To do ▸ Write out the entries below exactly as they stand. Skip every image.

Available data START

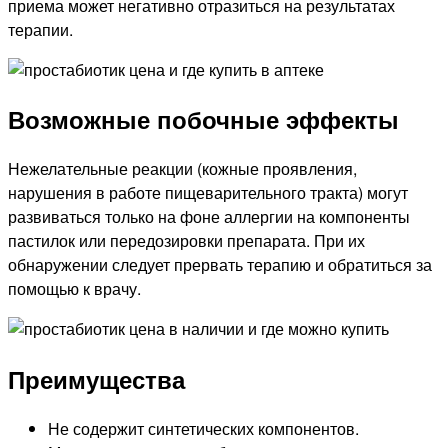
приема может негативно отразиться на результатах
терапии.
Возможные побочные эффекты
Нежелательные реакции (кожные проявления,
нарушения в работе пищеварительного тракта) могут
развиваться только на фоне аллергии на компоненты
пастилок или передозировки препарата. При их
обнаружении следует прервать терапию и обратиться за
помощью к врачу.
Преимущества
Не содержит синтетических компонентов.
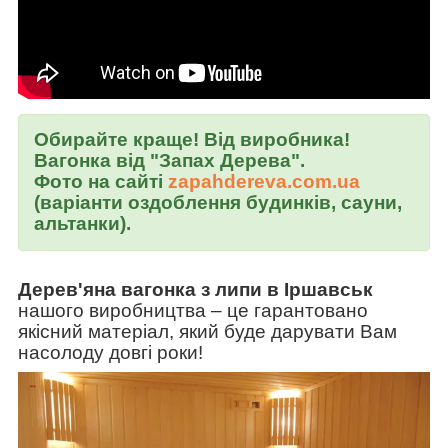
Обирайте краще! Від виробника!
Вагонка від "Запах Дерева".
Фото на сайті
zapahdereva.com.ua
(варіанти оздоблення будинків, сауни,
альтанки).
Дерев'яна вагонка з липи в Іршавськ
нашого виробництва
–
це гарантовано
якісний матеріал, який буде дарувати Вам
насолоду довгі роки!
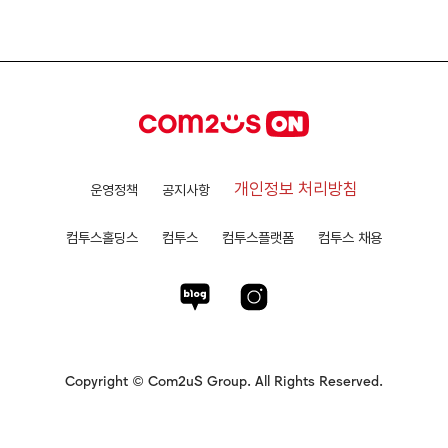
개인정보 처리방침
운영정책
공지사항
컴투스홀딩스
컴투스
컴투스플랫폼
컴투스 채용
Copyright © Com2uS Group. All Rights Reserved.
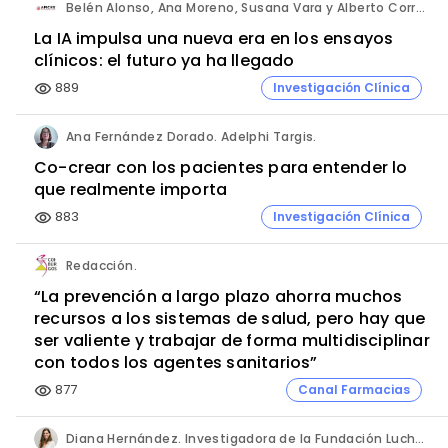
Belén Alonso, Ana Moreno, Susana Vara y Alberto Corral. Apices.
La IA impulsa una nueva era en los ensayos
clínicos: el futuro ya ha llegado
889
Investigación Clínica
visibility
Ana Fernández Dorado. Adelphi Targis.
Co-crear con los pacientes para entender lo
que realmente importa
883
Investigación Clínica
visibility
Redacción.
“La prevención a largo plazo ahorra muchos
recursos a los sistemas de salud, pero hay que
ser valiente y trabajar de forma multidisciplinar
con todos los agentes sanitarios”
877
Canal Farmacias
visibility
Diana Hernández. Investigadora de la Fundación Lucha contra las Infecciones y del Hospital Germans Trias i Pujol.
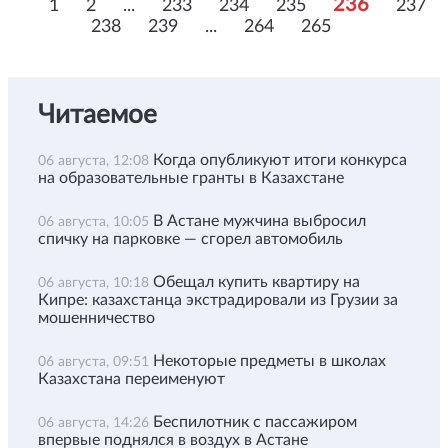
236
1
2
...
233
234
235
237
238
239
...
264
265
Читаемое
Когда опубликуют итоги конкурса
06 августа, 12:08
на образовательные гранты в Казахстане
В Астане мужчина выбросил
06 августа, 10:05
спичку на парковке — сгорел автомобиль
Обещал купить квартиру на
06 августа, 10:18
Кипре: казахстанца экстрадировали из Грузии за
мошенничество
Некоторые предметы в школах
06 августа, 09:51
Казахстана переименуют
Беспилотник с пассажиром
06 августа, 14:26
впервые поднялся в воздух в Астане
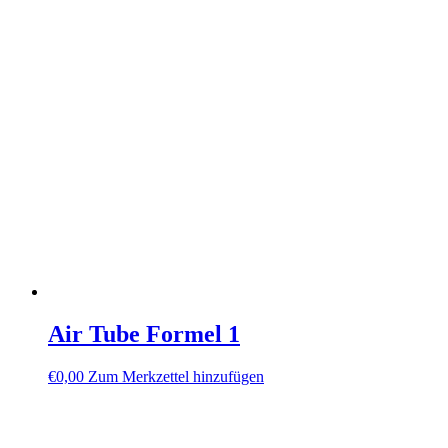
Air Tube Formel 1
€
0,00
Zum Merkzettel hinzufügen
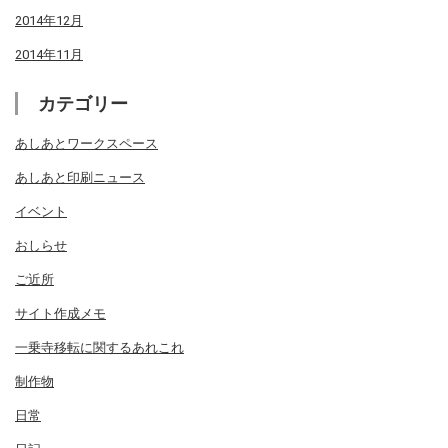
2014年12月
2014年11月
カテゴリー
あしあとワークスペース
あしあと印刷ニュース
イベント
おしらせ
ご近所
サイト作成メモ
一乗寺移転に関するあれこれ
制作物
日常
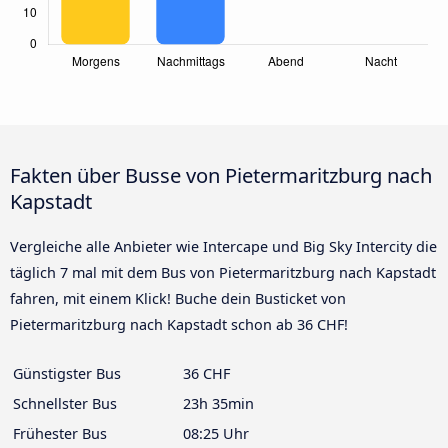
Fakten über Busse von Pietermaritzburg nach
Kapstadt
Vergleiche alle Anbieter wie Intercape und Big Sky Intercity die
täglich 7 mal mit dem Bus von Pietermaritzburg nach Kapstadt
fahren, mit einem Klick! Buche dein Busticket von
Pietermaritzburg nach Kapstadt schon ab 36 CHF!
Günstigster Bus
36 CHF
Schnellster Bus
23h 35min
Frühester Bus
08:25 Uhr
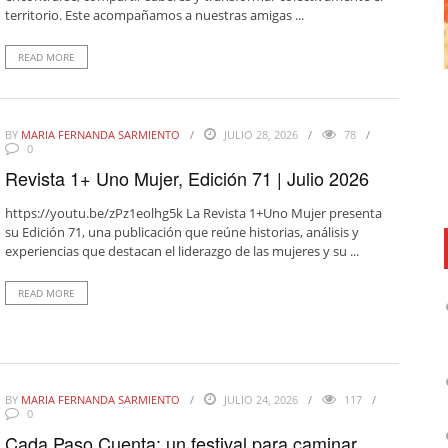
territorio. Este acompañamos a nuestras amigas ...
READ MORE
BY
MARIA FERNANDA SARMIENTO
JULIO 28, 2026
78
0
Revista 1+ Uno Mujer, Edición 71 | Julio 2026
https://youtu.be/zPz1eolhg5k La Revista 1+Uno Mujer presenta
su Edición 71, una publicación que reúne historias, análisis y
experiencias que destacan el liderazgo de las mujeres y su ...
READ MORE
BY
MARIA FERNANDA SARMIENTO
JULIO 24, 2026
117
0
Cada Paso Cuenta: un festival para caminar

Available data END

Result for this task ▸
приема может негативно отразиться на результатах
терапии.
Возможные побочные эффекты
Нежелательные реакции (кожные проявления,
нарушения в работе пищеварительного тракта) могут
развиваться только на фоне аллергии на компоненты
пастилок или передозировки препарата. При их
обнаружении следует прервать терапию и обратиться за
помощью к врачу.
Преимущества
Не содержит синтетических компонентов.
Обирайте краще! Від виробника!
Вагонка від "Запах Дерева".
Фото на сайті
zapahdereva.com.ua
(варіанти оздоблення будинків, сауни,
альтанки).
Дерев'яна вагонка з липи в Іршавськ
нашого виробництва
–
це гарантовано
якісний матеріал, який буде дарувати Вам
насолоду довгі роки!
개인정보 처리방침
운영정책
공지사항
컴투스홀딩스
컴투스
컴투스플랫폼
컴투스 채용
Copyright © Com2uS Group. All Rights Reserved.
Belén Alonso, Ana Moreno, Susana Vara y Alberto Corral. Apices.
La IA impulsa una nueva era en los ensayos
clínicos: el futuro ya ha llegado
889
Investigación Clínica
visibility
Ana Fernández Dorado. Adelphi Targis.
Co-crear con los pacientes para entender lo
que realmente importa
883
Investigación Clínica
visibility
Redacción.
“La prevención a largo plazo ahorra muchos
recursos a los sistemas de salud, pero hay que
ser valiente y trabajar de forma multidisciplinar
con todos los agentes sanitarios”
877
Canal Farmacias
visibility
Diana Hernández. Investigadora de la Fundación Lucha contra las Infecciones y del Hospital Germans Trias i Pujol.
236
1
2
...
233
234
235
237
238
239
...
264
265
Читаемое
Когда опубликуют итоги конкурса
06 августа, 12:08
на образовательные гранты в Казахстане
В Астане мужчина выбросил
06 августа, 10:05
спичку на парковке — сгорел автомобиль
Обещал купить квартиру на
06 августа, 10:18
Кипре: казахстанца экстрадировали из Грузии за
мошенничество
Некоторые предметы в школах
06 августа, 09:51
Казахстана переименуют
Беспилотник с пассажиром
06 августа, 14:26
впервые поднялся в воздух в Астане
Air Tube Formel 1
€
0,00
Zum Merkzettel hinzufügen
2014年12月
2014年11月
カテゴリー
あしあとワークスペース
あしあと印刷ニュース
イベント
おしらせ
ご近所
サイト作成メモ
一乗寺移転に関するあれこれ
制作物
日常
Fakten über Busse von Pietermaritzburg nach
Kapstadt
Vergleiche alle Anbieter wie Intercape und Big Sky Intercity die
täglich 7 mal mit dem Bus von Pietermaritzburg nach Kapstadt
fahren, mit einem Klick! Buche dein Busticket von
Pietermaritzburg nach Kapstadt schon ab 36 CHF!
Günstigster Bus
36 CHF
Schnellster Bus
23h 35min
Frühester Bus
08:25 Uhr
territorio. Este acompañamos a nuestras amigas ...
READ MORE
BY
MARIA FERNANDA SARMIENTO
JULIO 28, 2026
78
0
Revista 1+ Uno Mujer, Edición 71 | Julio 2026
https://youtu.be/zPz1eolhg5k La Revista 1+Uno Mujer presenta
su Edición 71, una publicación que reúne historias, análisis y
experiencias que destacan el liderazgo de las mujeres y su ...
READ MORE
BY
MARIA FERNANDA SARMIENTO
JULIO 24, 2026
117
0
Cada Paso Cuenta: un festival para caminar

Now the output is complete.